Most of Clinton's earmarks were aimed at winning support among minorities and gays. Clinton directed $303,000 to the Gay Men's Health Clinic, which lobbies to allow immigrants with HIV/AIDS to legally enter the United States.

A month before the October 2007 earmark, the clinic and its attorney donated about $1,000 to the Clinton campaign. Clinton has sought to increase support among Hispanic voters to counterbalance Barack Obama's skyrocketing popularity among blacks.

Many of the 261 earmarks were inserted by Clinton after receiving donations from the institutions. They included the New School for Research, Lincoln Center for the Performing Arts and the Phoenix House.

CCAGW said its survey was meant to determine the real positions of the presidential candidates on earmarks. The group has been lobbying for an executive order that bans earmarks.

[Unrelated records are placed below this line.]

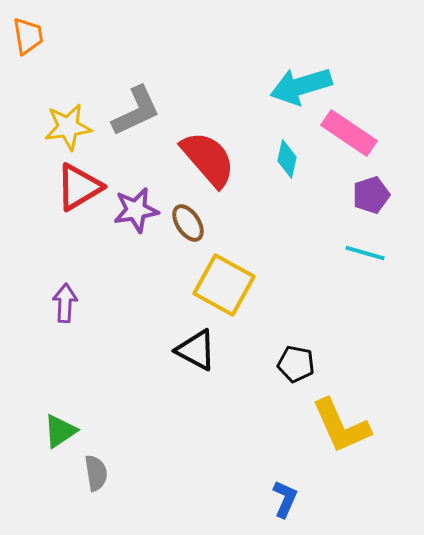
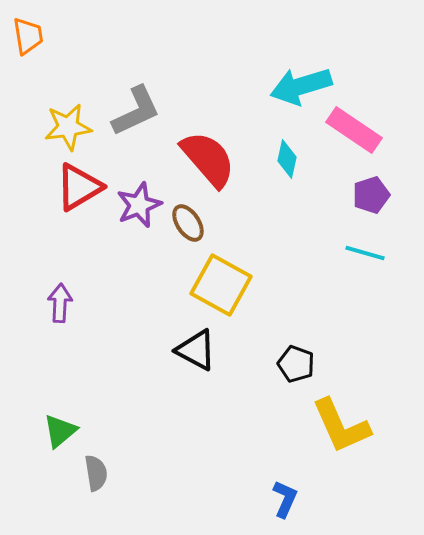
pink rectangle: moved 5 px right, 3 px up
purple star: moved 3 px right, 5 px up; rotated 12 degrees counterclockwise
yellow square: moved 3 px left
purple arrow: moved 5 px left
black pentagon: rotated 9 degrees clockwise
green triangle: rotated 6 degrees counterclockwise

Critics said Hillary and Bill have been helping each other with political influence and financing since the 1980s. They cited Hillary's membership from 1986 to 1992 on the board of directors of Wal-Mart, the world's largest retailer and a sworn opponent of labor unions. Wal-Mart has contributed at least $25,000 to Clinton's campaigns.

The Clintons’ influence-peddling was expected to be included in the thousands of records of the former first lady, protected in the Clinton Presidential Library in Arkansas. Amid a lawsuit by the Washington-based Judicial Watch, the National Archives and Records Administration (NARA) has sought to process 10,000 pages of Hillary’s correspondence. But the decision to release the logs rests with the former president.

"NARA confirms that the Clinton Presidential Library is on track to adhere to the schedule represented to the Court in NARA's December 3 filing and at the December 17 hearing, and estimates that it will complete processing the daily schedule records by January 31, 2008 and will notify Presidential representatives shortly thereafter," wrote Justice Department attorney Helen Hong in a Jan. 28 letter to Judicial Watch.

GOP strategists said the concealment of Hillary's documents as first lady marked a strategy by her campaign against efforts to disclose her role in the Clinton White House. Republican National Committee Chairman Mike Duncan expected that the Obama campaign would uncover enough dirt on Clinton for use in the elections.

"I'm not sure that anyone at this point has been thoroughly vetted," said Duncan, referring to Hillary's claim that her record is known. "Are there more arguments to come? Yes."